This appendix describes the choice and effect of the Minimum Standard Deviation parameter in IBIS.
Minimum Standard Deviation Too Small
In some datasets IBIS will find patterns like the one shown below:
The points for the class colored red nearly fall all on one straight line. If too small a value is chosen for the Minimum Standard Deviation, QDA or UGDA IBIS will create very narrow region covering those points and compute a very high accuracy.
However, the likelihood that such a classifier reflects biological reality is exceedingly small if the width of the class region is smaller than the random variation in gene expression inherent in the system.
Similarly an LDA classifier could compute an unrealistically high accuracy by forming a class boundary between samples which are separated by less than the natural random variation in expression in the genes.
Minimum Standard Deviation Too Large
On the other hand significant effects can be obscured by setting the Minimum Standard Deviation too large. Consider the same dataset as depicted above, only this time with a larger Minimum Standard Deviation.
It is reasonable to suppose that the pattern here might be significant (up to the limitations of the number of samples). But as the Minimum Standard Deviation is increased, the region predicted as 'red' gets increasingly broad – and eventually circular – until the legitimate linear correlation between the two genes for the red class samples is lost. At the same time, the accuracy score for these genes as predictors goes down rapidly, as the broadening of the prediction region takes in more and more blue samples. Therefore setting the Minimum Standard Deviation much larger than the natural variation in the expression values can result in real patterns going undetected.

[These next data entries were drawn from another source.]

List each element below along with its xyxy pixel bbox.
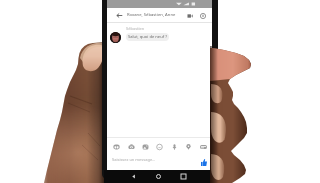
button[interactable]: Video call: [183, 8, 197, 23]
button[interactable]: Info: [196, 8, 210, 23]
button[interactable]: Send like: [197, 156, 210, 168]
button[interactable]: GIF: [196, 140, 211, 154]
staticText: Roxane, Sébastien, Anne: [127, 12, 176, 18]
button[interactable]: Recents: [171, 170, 196, 183]
button[interactable]: Emoji: [152, 140, 167, 154]
button[interactable]: Back: [111, 8, 127, 23]
button[interactable]: Voice message: [167, 140, 182, 154]
button[interactable]: Add sticker: [109, 140, 124, 154]
button[interactable]: Back: [121, 170, 146, 183]
staticText: Sébastien: [126, 26, 145, 31]
button[interactable]: Gallery: [138, 140, 153, 154]
button[interactable]: Home: [146, 170, 171, 183]
staticText: Salut, quoi de neuf ?: [128, 34, 167, 40]
button[interactable]: Location: [181, 140, 196, 154]
staticText: Saisissez un message...: [112, 157, 156, 162]
button[interactable]: Camera: [124, 140, 139, 154]
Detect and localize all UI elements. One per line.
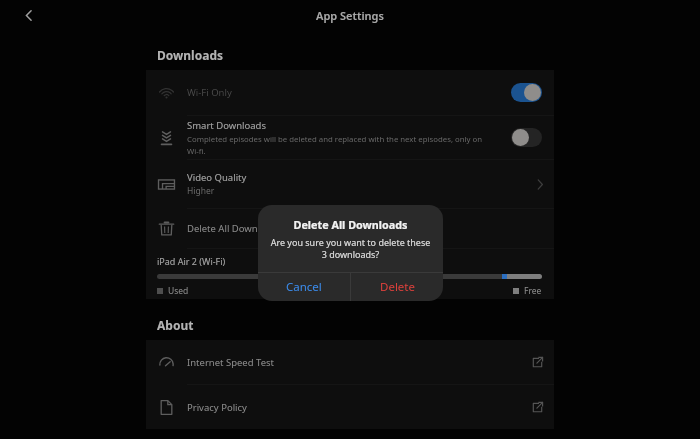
staticText: Video Quality (187, 171, 247, 184)
staticText: Internet Speed Test (187, 356, 274, 369)
button[interactable]: Cancel (258, 273, 350, 301)
staticText: Cancel (286, 279, 322, 295)
button[interactable]: Back (15, 2, 41, 28)
staticText: iPad Air 2 (Wi-Fi) (157, 255, 226, 267)
staticText: App Settings (316, 8, 384, 23)
button[interactable]: Internet Speed Test (146, 340, 554, 384)
button[interactable]: Privacy Policy (146, 385, 554, 429)
staticText: Wi-Fi Only (187, 86, 232, 99)
button[interactable]: Video Quality (146, 160, 554, 208)
staticText: Higher (187, 185, 215, 197)
staticText: Delete (380, 279, 415, 295)
staticText: Downloads (157, 47, 223, 63)
staticText: Are you sure you want to delete these 3 … (262, 236, 439, 261)
button[interactable]: Delete All Downloads (146, 209, 554, 248)
staticText: Privacy Policy (187, 401, 247, 414)
staticText: Free (524, 285, 542, 297)
button[interactable]: Smart Downloads (146, 116, 554, 159)
button[interactable]: Delete (351, 273, 443, 301)
button[interactable]: Wi-Fi Only (146, 70, 554, 115)
staticText: Used (168, 285, 189, 297)
staticText: Delete All Downloads (187, 222, 282, 235)
staticText: Smart Downloads (187, 119, 267, 132)
staticText: Completed episodes will be deleted and r… (187, 134, 484, 156)
staticText: About (157, 317, 194, 333)
staticText: Delete All Downloads (258, 217, 443, 232)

GeneLinker computes a suggested Minimum Standard Deviation each time the IBIS Classifier Search dialog box is opened. The suggested or default value is computed from a random sample of the data, and so the number may be different each time. Because the Minimum Standard Deviation only has an effect in rare cases, and because the random variation in the default value is small, it is not usually necessary to change the default value. If you believe you have a case like one of those described above you may wish to use a fixed estimate of the standard deviation for all IBIS runs. You may also wish to try several different values to see what effect they have on the classification accuracy and Mean Squared Error.